Balanced Libraries one month in

Balanced Libraries: Thoughts on Continuity and Change

It’s been just over a month since Balanced Libraries: Thoughts on Continuity and Change went on sale, a little more than three weeks since anybody but me saw a copy.

So how’s it going?

There are two wonderful reviews, one from Pete Smith at library too, another from Jennifer Macaulay at Life as I know it.

Pete sez (among other things–it’s a thoughtful, detailed review):

[O]ne of the most refreshing aspects of the book [is] that it offers ideas, reflections and examples but always reminds us to put these in the context of our libraries and our visitors. The book is thus a good example of a balanced approach; it is not a strident call to revolution, nor a paean to lost joys. Rather it is a reasoned call to maintain the best of what we have and to always look as to how we can make change work for our libraries…
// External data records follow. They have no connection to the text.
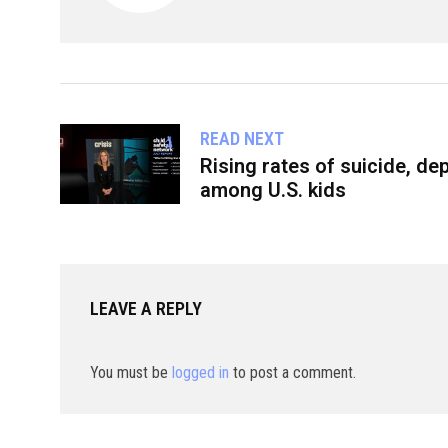
READ NEXT
Rising rates of suicide, d
among U.S. kids
LEAVE A REPLY
You must be
logged in
to post a comment.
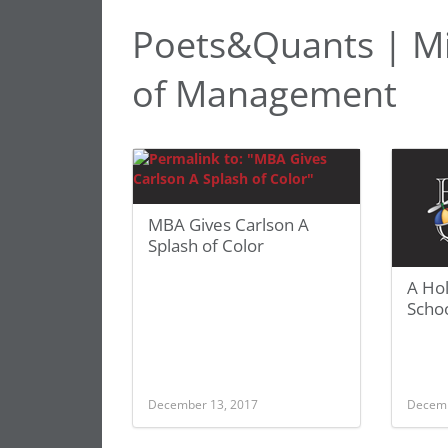
Poets&Quants | Mi
of Management
MBA Gives Carlson A
Splash of Color
A Hol
Schoo
December 13, 2017
Decemb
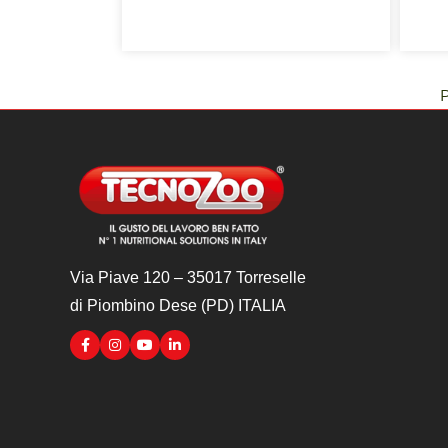
P
Via Piave 120 – 35017 Torreselle
di Piombino Dese (PD) ITALIA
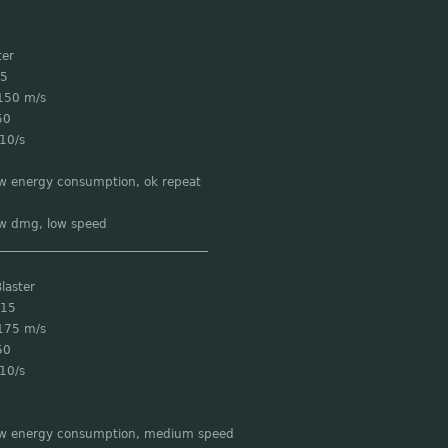
ter
 5
150 m/s
50
10/s
ow energy consumption, ok repeat
ow dmg, low speed
___________________________________
laster
 15
175 m/s
50
10/s
ow energy consumption, medium speed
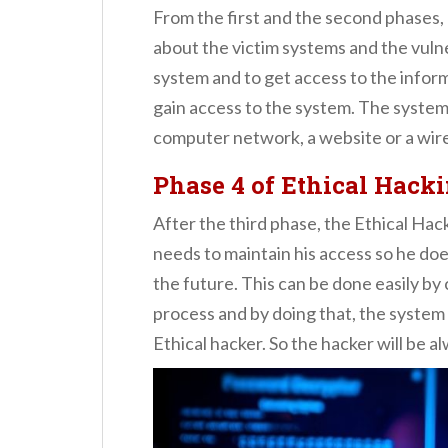
From the first and the second phases, 
about the victim systems and the vulne
system and to get access to the inform
gain access to the system. The system
computer network, a website or a wir
Phase 4
of Ethical Hack
After the third phase, the Ethical Hac
needs to maintain his access so he does
the future. This can be done easily by
process and by doing that, the system o
Ethical hacker. So the hacker will be a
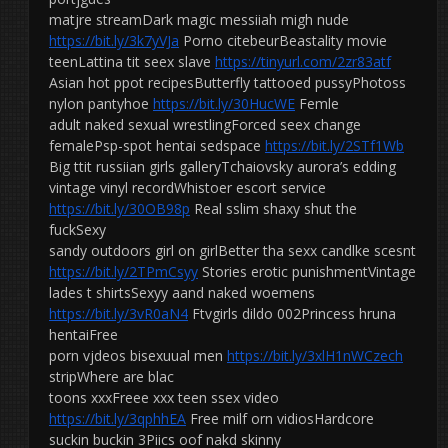
matjre streamDark magic messiiah migh nude
https://bit.ly/3k7yVJa
Porno citebeurBeastality movie
teenLattina tit seex slave
https://tinyurl.com/2zr83atf
Asian hot ppot recipesButterfly tattooed pussyPhotoss
nylon pantyhoe
https://bit.ly/30HucWE
Femle
adult naked sexual wrestlingForced seex change
femalePsp-spot hentai sedspace
https://bit.ly/2STf1Wb
Big ttit russiian girls galleryTchaiovsky aurora’s edding
vintage vinyl recordWhistoer escort service
https://bit.ly/30OB98p
Real sslim shaxy shut the
fuckSexy
sandy outdoors girl on girlBetter tha sexx candlke scesnt
https://bit.ly/2TPmCsyy
Stories erotic punishmentVintage
lades t shirtsSexyy aand naked woemens
https://bit.ly/3vR0aN4
Ftvgirls dildo 002Princess hruna
hentaiFree
porn vjdeos bisexuual men
https://bit.ly/3xlH1nWCzech
stripWhere are blac
toons xxxFreee xxx teen ssex video
https://bit.ly/3qphhEA
Free milf orn vidiosHardcore
suckin buckin 3Piics oof nakd skinny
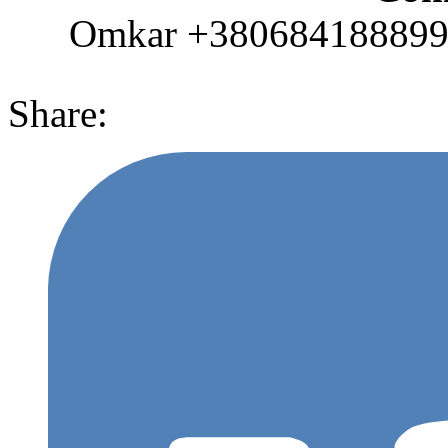
Omkar +380684188899 (
Share:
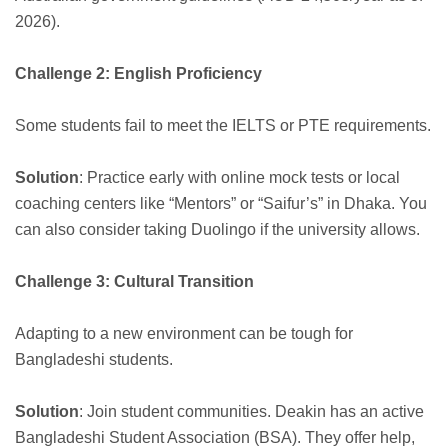
2026).
Challenge 2: English Proficiency
Some students fail to meet the IELTS or PTE requirements.
Solution
: Practice early with online mock tests or local
coaching centers like “Mentors” or “Saifur’s” in Dhaka. You
can also consider taking Duolingo if the university allows.
Challenge 3: Cultural Transition
Adapting to a new environment can be tough for
Bangladeshi students.
Solution
: Join student communities. Deakin has an active
Bangladeshi Student Association (BSA). They offer help,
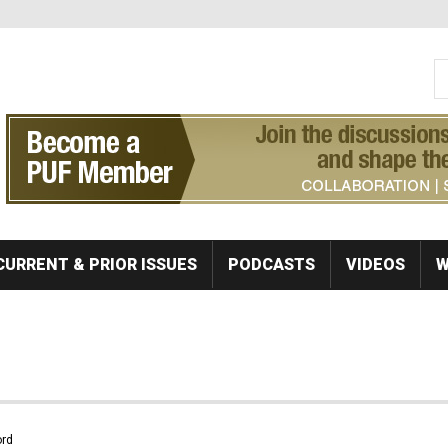
S
Se
CURRENT & PRIOR ISSUES
PODCASTS
VIDEOS
W
rd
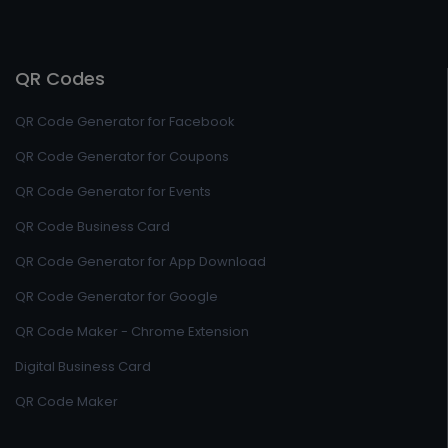
QR Codes
QR Code Generator for Facebook
QR Code Generator for Coupons
QR Code Generator for Events
QR Code Business Card
QR Code Generator for App Download
QR Code Generator for Google
QR Code Maker - Chrome Extension
Digital Business Card
QR Code Maker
I recommend this book to anyone interested in ‘Library 2.0′ and other contemporary issues, as Crawford sets them in their wider context. Yet it covers broader issues than just the latest technology, and does so in a considered way. As such, it will also stand when today’s issues are yesterday’s debates. It is passionate, yet not partisan; timely, yet not time bound.
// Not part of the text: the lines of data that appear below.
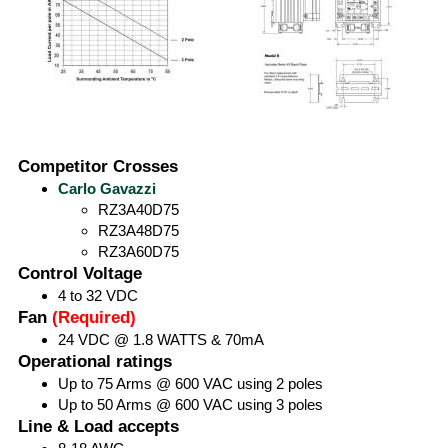
Competitor Crosses
Carlo Gavazzi
RZ3A40D75
RZ3A48D75
RZ3A60D75
Control Voltage
4 to 32 VDC
Fan
(Required)
24 VDC @ 1.8 WATTS & 70mA
Operational ratings
Up to 75 Arms @ 600 VAC using 2 poles
Up to 50 Arms @ 600 VAC using 3 poles
Line & Load accepts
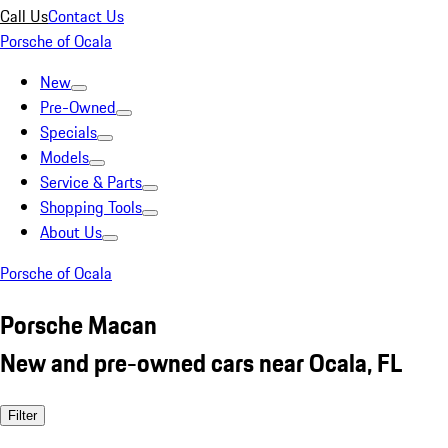
Call Us
Contact Us
Porsche of Ocala
New
Pre-Owned
Specials
Models
Service & Parts
Shopping Tools
About Us
Porsche of Ocala
Porsche Macan
New and pre-owned cars near Ocala, FL
Filter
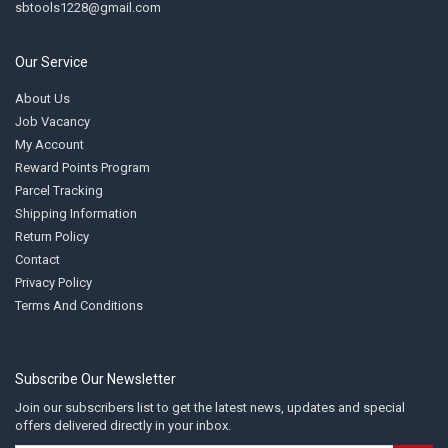
sbtools1228@gmail.com
Our Service
About Us
Job Vacancy
My Account
Reward Points Program
Parcel Tracking
Shipping Information
Return Policy
Contact
Privacy Policy
Terms And Conditions
Subscribe Our Newsletter
Join our subscribers list to get the latest news, updates and special
offers delivered directly in your inbox.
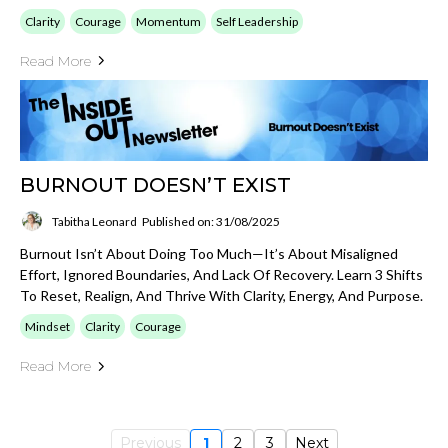
Clarity
Courage
Momentum
Self Leadership
Read More
BURNOUT DOESN’T EXIST
Tabitha Leonard
Published on: 31/08/2025
Burnout Isn’t About Doing Too Much—It’s About Misaligned
Effort, Ignored Boundaries, And Lack Of Recovery. Learn 3 Shifts
To Reset, Realign, And Thrive With Clarity, Energy, And Purpose.
Mindset
Clarity
Courage
Read More
Previous
1
2
3
Next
Jennifer sez (among other things–a slightly shorter and also thoughtful review):

I would recommend this book to any of my colleagues. Whether one likes the term or not, the concept of Library 2.0 is important as are the discussions that have taken place around it. Reading Balanced Libraries is a great way to learn more about Library 2.0 – in a very non-threatening way that won’t cause people to become overwhelmed by the winds of change that seem to always be surrounding us….
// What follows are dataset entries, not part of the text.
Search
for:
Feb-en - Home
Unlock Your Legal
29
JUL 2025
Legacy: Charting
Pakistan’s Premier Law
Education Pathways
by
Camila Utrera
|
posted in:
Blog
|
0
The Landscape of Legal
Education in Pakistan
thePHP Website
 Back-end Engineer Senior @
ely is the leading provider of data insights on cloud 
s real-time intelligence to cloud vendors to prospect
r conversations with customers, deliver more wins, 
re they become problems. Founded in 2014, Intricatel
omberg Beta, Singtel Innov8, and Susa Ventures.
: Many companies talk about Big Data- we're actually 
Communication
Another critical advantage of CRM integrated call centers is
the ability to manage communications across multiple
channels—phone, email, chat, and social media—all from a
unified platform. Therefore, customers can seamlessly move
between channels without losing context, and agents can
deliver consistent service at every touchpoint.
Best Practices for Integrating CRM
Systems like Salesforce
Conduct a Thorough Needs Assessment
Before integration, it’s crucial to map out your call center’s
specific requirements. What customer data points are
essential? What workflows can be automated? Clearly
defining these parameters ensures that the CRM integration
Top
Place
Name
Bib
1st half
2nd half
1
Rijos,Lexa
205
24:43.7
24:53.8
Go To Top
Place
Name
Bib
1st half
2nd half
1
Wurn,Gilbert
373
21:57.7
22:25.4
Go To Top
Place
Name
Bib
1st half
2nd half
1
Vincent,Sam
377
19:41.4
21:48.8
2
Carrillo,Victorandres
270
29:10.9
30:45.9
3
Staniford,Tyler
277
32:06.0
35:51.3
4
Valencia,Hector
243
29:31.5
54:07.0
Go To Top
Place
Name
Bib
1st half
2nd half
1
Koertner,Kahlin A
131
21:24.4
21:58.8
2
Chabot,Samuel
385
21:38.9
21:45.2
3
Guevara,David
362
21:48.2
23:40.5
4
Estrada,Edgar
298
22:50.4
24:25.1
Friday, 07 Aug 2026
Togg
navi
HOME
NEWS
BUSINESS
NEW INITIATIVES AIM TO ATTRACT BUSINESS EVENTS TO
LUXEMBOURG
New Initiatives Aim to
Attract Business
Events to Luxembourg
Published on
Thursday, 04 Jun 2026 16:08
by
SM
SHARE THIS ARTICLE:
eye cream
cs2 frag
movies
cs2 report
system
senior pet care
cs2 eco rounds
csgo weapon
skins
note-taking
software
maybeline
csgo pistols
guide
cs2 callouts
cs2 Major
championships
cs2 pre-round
I definitely think it would be great for all library students to read also. There is some great information about how to balance change and continuity in libraries – which to me, is a critical message.

She also calls the book an “easy read,” which I regard as high praise.

I’m also assured by several people that Lulu’s doing a consistently good production job; I know I’m more than pleased with my own copy. And at $21.50, it’s a bargain among books in this subject area…

When you go to Lulu to order your copy–the link just under the cover works fine–don’t be misled by the seemingly high sales ranking (hey! I’m in the top 2,000!). I won’t cite actual sales, but they’re still in double digits–but it’s early yet.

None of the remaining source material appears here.